6/18/2010

Milk Orange Tree

The milk orange tree (Maclura pomifera), also called Osagedorn, is a deciduous tree species of the genus in the family Moraceae Maclura (Moraceae).

Description

The deciduous tree grows to height of 15 meters and up to 12 feet wide. The bark of the tree is dark brown and cracked. The dornbewehrten branches form an open, irregular crown. The leaves are oval and dark green.

The Osagedorn is dioecious, unisexual (dioecious), the yellow female and male flowers are so formed in different individuals.
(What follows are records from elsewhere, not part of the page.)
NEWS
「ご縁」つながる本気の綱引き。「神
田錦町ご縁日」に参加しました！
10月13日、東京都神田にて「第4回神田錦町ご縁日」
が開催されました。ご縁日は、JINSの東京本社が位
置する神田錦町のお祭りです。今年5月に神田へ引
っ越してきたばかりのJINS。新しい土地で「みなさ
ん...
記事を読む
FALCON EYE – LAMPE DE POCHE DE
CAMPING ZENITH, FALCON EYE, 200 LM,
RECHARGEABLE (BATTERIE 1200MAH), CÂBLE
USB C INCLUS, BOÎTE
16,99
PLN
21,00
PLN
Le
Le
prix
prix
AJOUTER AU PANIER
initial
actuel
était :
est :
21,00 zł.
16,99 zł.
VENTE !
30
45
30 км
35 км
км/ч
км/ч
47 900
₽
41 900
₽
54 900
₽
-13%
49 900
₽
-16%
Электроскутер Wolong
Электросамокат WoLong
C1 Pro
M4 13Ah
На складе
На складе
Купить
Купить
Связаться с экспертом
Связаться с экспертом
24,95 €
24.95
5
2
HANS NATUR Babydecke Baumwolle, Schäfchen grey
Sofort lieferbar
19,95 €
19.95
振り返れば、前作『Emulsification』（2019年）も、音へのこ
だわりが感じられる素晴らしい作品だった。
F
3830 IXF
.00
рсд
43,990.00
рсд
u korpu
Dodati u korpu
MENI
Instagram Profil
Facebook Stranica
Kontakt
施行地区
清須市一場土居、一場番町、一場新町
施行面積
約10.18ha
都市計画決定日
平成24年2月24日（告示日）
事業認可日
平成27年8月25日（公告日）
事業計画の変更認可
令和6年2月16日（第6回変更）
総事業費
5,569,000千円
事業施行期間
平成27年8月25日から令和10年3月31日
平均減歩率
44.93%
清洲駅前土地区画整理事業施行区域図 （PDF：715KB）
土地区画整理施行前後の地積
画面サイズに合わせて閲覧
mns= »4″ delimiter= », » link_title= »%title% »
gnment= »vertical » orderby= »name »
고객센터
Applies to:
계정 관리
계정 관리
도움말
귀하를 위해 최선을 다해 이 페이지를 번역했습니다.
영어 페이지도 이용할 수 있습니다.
The tree begins at age 12-15 years to bear fruit.

From the inflorescences develop wrinkled and pale green fruit (fruit bodies). The fruit is apfelsinenähnlich, green and spherical. The ripe fruit can reach a diameter of 7-15 centimeters, the size of a small melon. With increasing maturity, converts the green color in a yellow-green color around the fruit and exudes a faint scent reminiscent of oranges.

The fruits are now only broken by gray squirrels that want to get to the fact they contain seeds. Few other species native to North America to use the fruits as food.

This is unusual, as plants develop normally fruchtfleischhaltige fruits, because they benefit as the spread strategy, the digestive spread (Endochorie). When milk orange tree is believed therefore that the fruits have been eaten by prairie mammoth, the mastodon and giant sloths. This American megafauna died out, however.